Por otra parte, en la primera lectura, Ezequiel nos habla de un manantial que brota del templo del Señor por debajo de la puerta de levante y que se extendía en un caudal que crecía más y más ‘hasta desembocar en el mar de las aguas muertas al que sanaría de manera que todos los seres vivos que bullen allí tendrán vida… y a la vera del río crecerán en ambos lados toda clase de árboles frutales cuyas hojas no se marchitan… porque los riega el agua que nace del santuario’.
El signo del agua como signo de vida se repite en el texto sagrado y será luego utilizado en la liturgia con mucha frecuencia. En los dos textos de hoy se nos presenta como signo de vida, que sana y cura como a los enfermos de la piscina de Betesda, o que llena de vida allá por donde pasa, de manera que desaparezca la desolación y la muerte.

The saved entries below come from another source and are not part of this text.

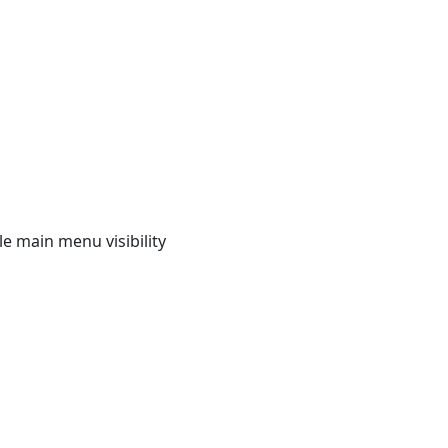
e main menu visibility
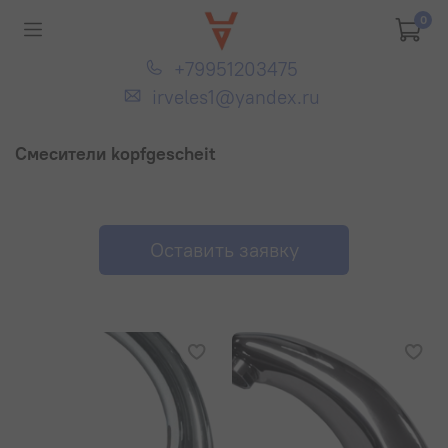
0
+79951203475
irveles1@yandex.ru
Смесители kopfgescheit
Оставить заявку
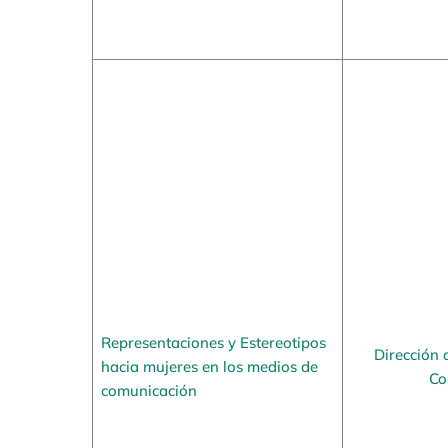
Representaciones y Estereotipos
Dirección 
hacia mujeres en los medios de
Co
comunicación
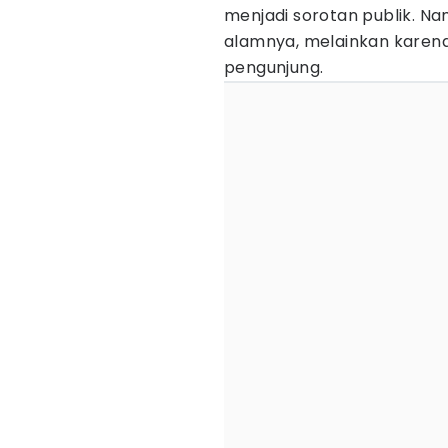
menjadi sorotan publik. Na
alamnya, melainkan karena
pengunjung.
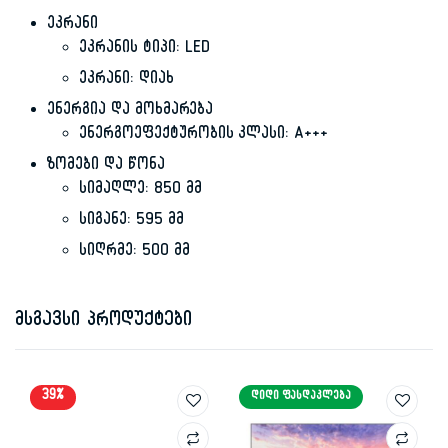
ეკრანი
ეკრანის ტიპი: LED
ეკრანი: დიახ
ენერგია და მოხმარება
ენერგოეფექტურობის კლასი: A+++
ზომები და წონა
სიმაღლე: 850 მმ
სიგანე: 595 მმ
სიღრმე: 500 მმ
მსგავსი პროდუქტები
39%
ᲓᲘᲓᲘ ᲤᲐᲡᲓᲐᲙᲚᲔᲑᲐ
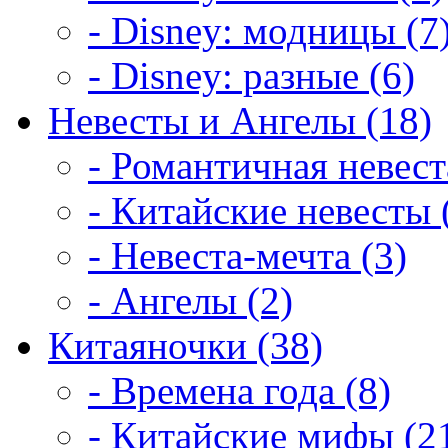
- Disney: модницы (7
- Disney: разные (6)
Невесты и Ангелы (18)
- Романтичная невест
- Китайские невесты 
- Невеста-мечта (3)
- Ангелы (2)
Китаяночки (38)
- Времена года (8)
- Китайские мифы (2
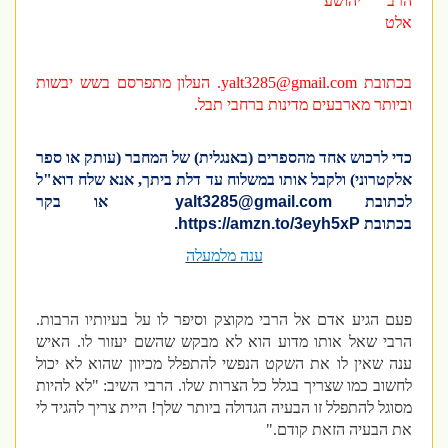
הרב יהושע
אלט
בכתובת
yalt3285@gmail.com
. העלון מתפרסם בשש יבשות
וביותר מארבעים מדינות ברחבי תבל.
כדי לרכוש אחד מהספרים (באנגלית) של המחבר (עותק או ספר
אלקטרוני) ולקבל אותו במשלוח עד דלת ביתך, אנא שלח דוא"ל
לכתובת
yalt3285@gmail.com
או בקר
בכתובת
https://amzn.to/3eyh5xP
.
ענה מלמעלה
פעם הגיע אדם אל הרבי מקוצק וסיפר לו על בעיותיו הרבות.
הרבי שאל אותו מדוע הוא לא מבקש שהשם יעזור לו. האיש
ענה שאין לו את השקט הנפשי להתפלל מכיוון שהוא לא יכול
לחשוב כמו שצריך בגלל כל הצרות שלו. הרבי השיב: "לא להיות
מסוגל להתפלל זו הבעיה הגדולה ביותר שלך! היית צריך להגיד לי
את הבעיה הזאת קודם."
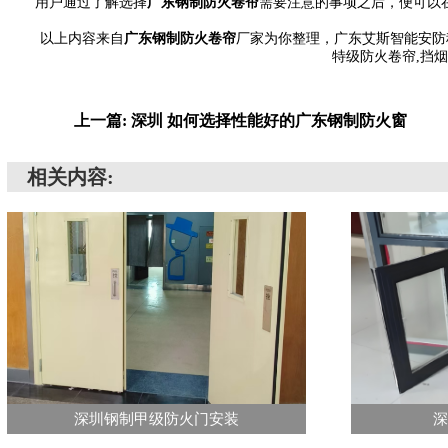
用户通过了解选择
广东钢制防火卷帘
需要注意的事项之后，便可以
以上内容来自
广东钢制防火卷帘
厂家为你整理，广东艾斯智能安防科
特级防火卷帘,挡烟
上一篇: 深圳 如何选择性能好的广东钢制防火窗
相关内容:
深圳钢制甲级防火门安装
深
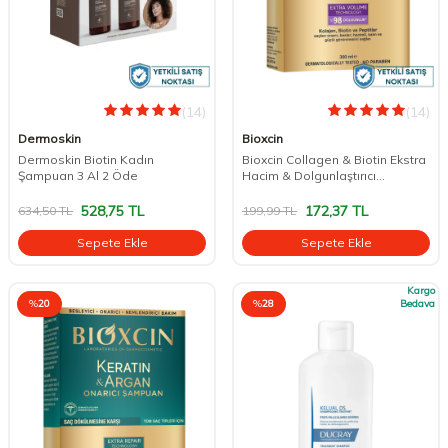
(14)
(14)
Dermoskin
Bioxcin
Dermoskin Biotin Kadın
Bioxcin Collagen & Biotin Ekstra
Şampuan 3 Al 2 Öde
Hacim & Dolgunlaştırıcı
Şampuan 300 ml
528,75
TL
172,37
TL
634,50
TL
199,99
TL
Sepete Ekle
Sepete Ekle
Kargo
%
20
%
28
Bedava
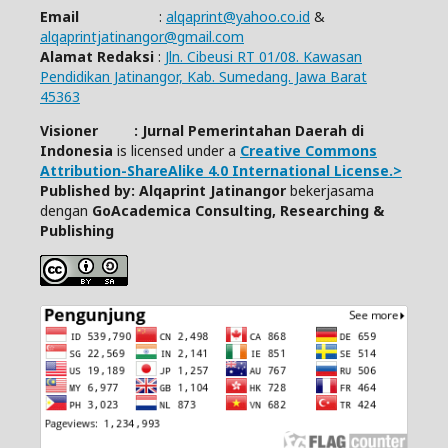
Email
:
alqaprint@yahoo.co.id
&
alqaprintjatinangor@gmail.com
Alamat Redaksi
:
Jln. Cibeusi RT 01/08. Kawasan
Pendidikan Jatinangor, Kab. Sumedang. Jawa Barat
45363
Visioner : Jurnal Pemerintahan Daerah di
Indonesia
is licensed under a
Creative Commons
Attribution-ShareAlike 4.0 International License.>
Published by: Alqaprint Jatinangor
bekerjasama
dengan
GoAcademica Consulting, Researching &
Publishing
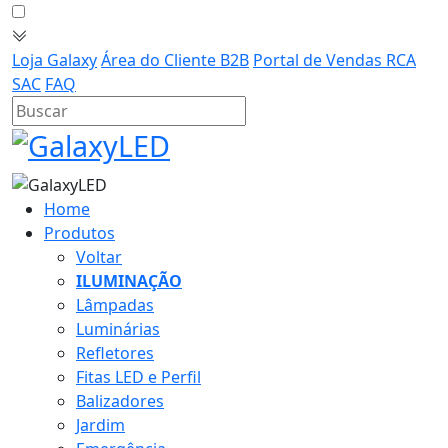
Loja Galaxy
Área do Cliente B2B
Portal de Vendas RCA
SAC
FAQ
Home
Produtos
Voltar
ILUMINAÇÃO
Lâmpadas
Luminárias
Refletores
Fitas LED e Perfil
Balizadores
Jardim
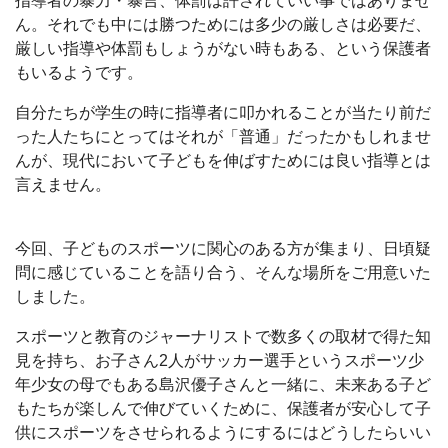
指導者の暴力・暴言、体罰は許されていい事ではありませ
ん。それでも中には勝つためには多少の厳しさは必要だ、
厳しい指導や体罰もしょうがない時もある、という保護者
もいるようです。
自分たちが学生の時に指導者に叩かれることが当たり前だ
った人たちにとってはそれが「普通」だったかもしれませ
んが、現代において子どもを伸ばすためには良い指導とは
言えません。
今回、子どものスポーツに関心のある方が集まり、日頃疑
問に感じていることを語り合う、そんな場所をご用意いた
しました。
スポーツと教育のジャーナリストで数多くの取材で得た知
見を持ち、お子さん2人がサッカー選手というスポーツ少
年少女の母でもある島沢優子さんと一緒に、未来ある子ど
もたちが楽しんで伸びていくために、保護者が安心して子
供にスポーツをさせられるようにするにはどうしたらいい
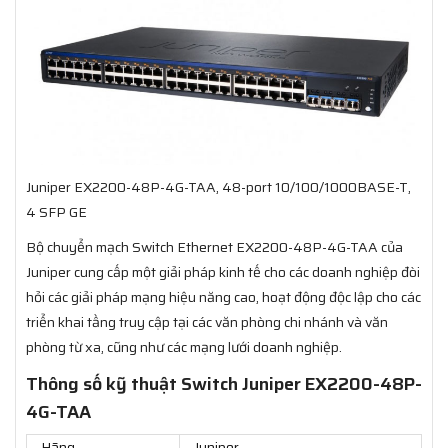
Juniper EX2200-48P-4G-TAA, 48-port 10/100/1000BASE-T,
4 SFP GE
Bộ chuyển mạch Switch Ethernet EX2200-48P-4G-TAA của
Juniper cung cấp một giải pháp kinh tế cho các doanh nghiệp đòi
hỏi các giải pháp mạng hiệu năng cao, hoạt động độc lập cho các
triển khai tầng truy cập tại các văn phòng chi nhánh và văn
phòng từ xa, cũng như các mạng lưới doanh nghiệp.
Thông số kỹ thuật Switch Juniper EX2200-48P-
4G-TAA
Hãng
Juniper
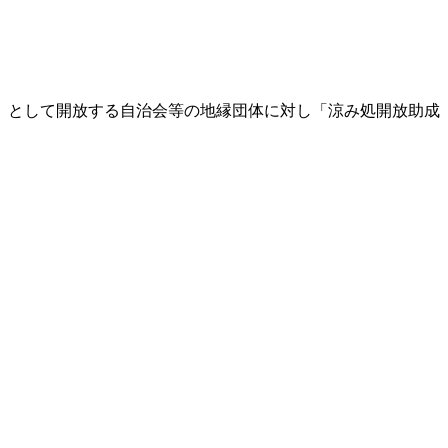
」として開放する自治会等の地縁団体に対し「涼み処開放助成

Podríamos recordar el agua viva que Jesús promete a la samaritana, como se lee en el tercer domingo de cuaresma en uno de sus ciclos, o cuando grita desde el templo que el que tenga sed que vaya hasta El que hará surgir ‘un surtidor de agua para la vida eterna’. Sería con agua en el bautismo de Juan el Bautista allá en el Jordán como signo penitencial y de purificación, pero será como signo de gracia y de vida el bautismo cristiano, el bautismo en el nombre del Espíritu con que Jesús mandó fueran bautizados quienes creyeran en El para alcanzar la salvación.
Aparece hoy en nuestro camino cuaresmal para recordarnos cómo tenemos que acudir a Jesús que nos dará el agua de vida eterna. El paralítico que nos aparece hoy en el evangelio no podía meterse a tiempo en la piscina de Betesda cuando el agua se removía porque su invalidez o discapacidad por un lado, y el egoísmo o la indiferencia de los que lo rodeaban eran impedimento para alcanzar la gracia sanadora de aquella agua. El lo deseaba, llevaba 38 años esperando, no lo había podido alcanzar pero su esperanza no se había acabado.

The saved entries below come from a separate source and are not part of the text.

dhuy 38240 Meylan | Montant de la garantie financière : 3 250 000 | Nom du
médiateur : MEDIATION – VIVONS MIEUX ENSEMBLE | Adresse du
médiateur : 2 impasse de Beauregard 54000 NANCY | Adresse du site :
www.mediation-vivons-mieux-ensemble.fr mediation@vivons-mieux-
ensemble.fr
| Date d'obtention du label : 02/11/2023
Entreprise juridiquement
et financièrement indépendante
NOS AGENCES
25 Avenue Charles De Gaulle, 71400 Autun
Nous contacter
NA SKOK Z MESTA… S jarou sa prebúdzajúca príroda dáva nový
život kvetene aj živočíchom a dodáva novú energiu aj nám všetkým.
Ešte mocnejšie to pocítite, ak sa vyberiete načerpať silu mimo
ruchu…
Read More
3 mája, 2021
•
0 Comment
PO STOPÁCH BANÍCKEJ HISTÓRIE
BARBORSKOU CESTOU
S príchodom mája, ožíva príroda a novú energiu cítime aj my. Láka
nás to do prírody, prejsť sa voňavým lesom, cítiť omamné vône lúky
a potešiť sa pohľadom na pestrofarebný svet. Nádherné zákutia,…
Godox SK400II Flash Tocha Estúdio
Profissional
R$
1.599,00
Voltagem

Ahora es Jesús, cuando han fallado todos los medios humanos, el que se acerca al paralítico. La pregunta es como para comenzar una conversación o para despertar los verdaderos deseos de salvación. ‘¿Quieres quedar sano?’

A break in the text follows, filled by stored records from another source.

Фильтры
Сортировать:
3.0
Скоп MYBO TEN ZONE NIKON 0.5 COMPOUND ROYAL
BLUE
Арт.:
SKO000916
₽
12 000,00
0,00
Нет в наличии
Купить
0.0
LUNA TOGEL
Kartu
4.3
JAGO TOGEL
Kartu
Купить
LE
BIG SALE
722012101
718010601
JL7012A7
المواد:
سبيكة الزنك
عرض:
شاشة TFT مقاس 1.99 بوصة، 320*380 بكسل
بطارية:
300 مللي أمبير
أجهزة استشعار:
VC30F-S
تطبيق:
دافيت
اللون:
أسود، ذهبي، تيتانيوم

El agua era un signo, pero allí estaba quien esos signos representaban. Jesús es en verdad la salud, la salvación y la vida. Ya no necesitaría usar del signo, introducirse en el agua de la piscina, porque era Cristo mismo quien llegaba hasta él y lo sanaba.
Cristo viene a nosotros también con su vida y salvación. No vemos físicamente su cuerpo y su presencia como lo habían podido ver las gentes de Jerusalén o Palestina, pero sí podemos tener la certeza de su presencia junto a nosotros y en nosotros. Los sacramentos son esos signos sagrados que nos hacen presenta a Cristo, su gracia, su salvación. No cosifiquemos excesivamente los sacramentos sino que en verdad sepamos ver y sentir la presencia de Cristo que nos salva y nos vivifica. Es Cristo mismo que llega a nosotros. Llegó un día en el Bautismo por el agua y el Espíritu y nos dio la vida divina para que pudiéramos unirnos a El y a su vida; y por la fuerza del Espíritu nos hizo hijos. Llega ahora en cada Sacramento y en especial en la Eucaristía; no nos quedaremos en el signo del pan y el vino en su materialidad sino que descubrimos la presencia real y verdadera de Cristo que nos alimenta y llena de vida.
Cristo llega a nosotros y también hoy quiere tendernos su mano, como al paralítico de la piscina, y nos quiere levantar de nuestra invalidez, la invalidez de nuestro pecado. Nos levanta y nos pone en camino, nos hace hombres nuevos realizando en nosotros una nueva creación. Nos levanta y está en nosotros para que ya desaparezca para siempre el mal de nuestro pecado, porque nos perdona, nos llena de gracia, nos llena de vida. Confesemos en verdad nuestra fe en Jesús.